In 1992, a new magazine appeared on the shelves of WHSmith (and other outlets). It was called Classic Comics and it’s remit was to reprint various comics based on Doctor Who. I remember buying my first copy (and the rest of the, sadly only, 2 years worth of issues). It was comforting and thrilling and new all at the same time. Here were comic strips with the Third Doctor from TV Action comic and Countdown and TV Comic and old DWMs. It was heaven. It was also weird. The comics grasp of Doctor Who, as a programme, was often tenuous at best. I’ve reviewed some old TV Comics before in my marathon and, much as I love them, there’s no doubt they bear only the slightest resemblance to the TV show.

Likewise, the Third Doctor strips from Countdown and TV Action are similarly slightly askew from the screen version of the show.
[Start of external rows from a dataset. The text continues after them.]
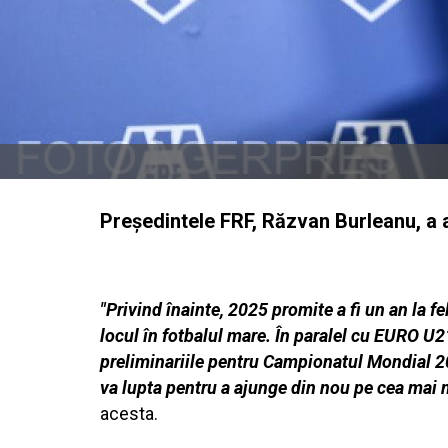
Preşedintele FRF, Răzvan Burleanu, a 
"Privind înainte, 2025 promite a fi un an la 
locul în fotbalul mare. În paralel cu EURO U
preliminariile pentru Campionatul Mondial 20
va lupta pentru a ajunge din nou pe cea mai m
acesta.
There are obvious anomalies such as Bessie being called Betsy and the Doctor having a house in the countryside, but there are also the way the Doctor is characterised which doesn’t always seem to owe a huge amount to Pertwee’s performance. The colourisation which Classic Comics did on these originally black and white strips also results in an odd atmosphere. Everything is a little dreamlike. The strips are more closely related in this way to the annual stories than they are to much that was shown on TV.

Timebenders also has a time travel storyline which sets it far apart from most of the Pertwee era. This is, in some ways, similar to Backtime, the 3rd Doctor Countdown comic strip I reviewed many moons ago which saw the Doctor bouncing through time and space. Here, we only have the Doctor travelling back to World War Two but the time travel into history aspect is still something of novelty for this era of the show which really only did it a handful of times and not at all until a couple of years into Pertwee’s tenure.

The first thing to say is how, tonally, the title Timebenders is totally at odds with the very sombre atmosphere of the piece. Timebenders just sounds silly and yet this is a story with Nazi soldiers, air raids, the French resistance, the Doctor getting knocked out and a whole class of children being threatened with execution! This is quite adult stuff. This is Doctor Who extrapolated from Season 7 but with elements of World War Two based comics drafted in from the likes of Commando, Action or Sergeant Fury and his Howling Commandos.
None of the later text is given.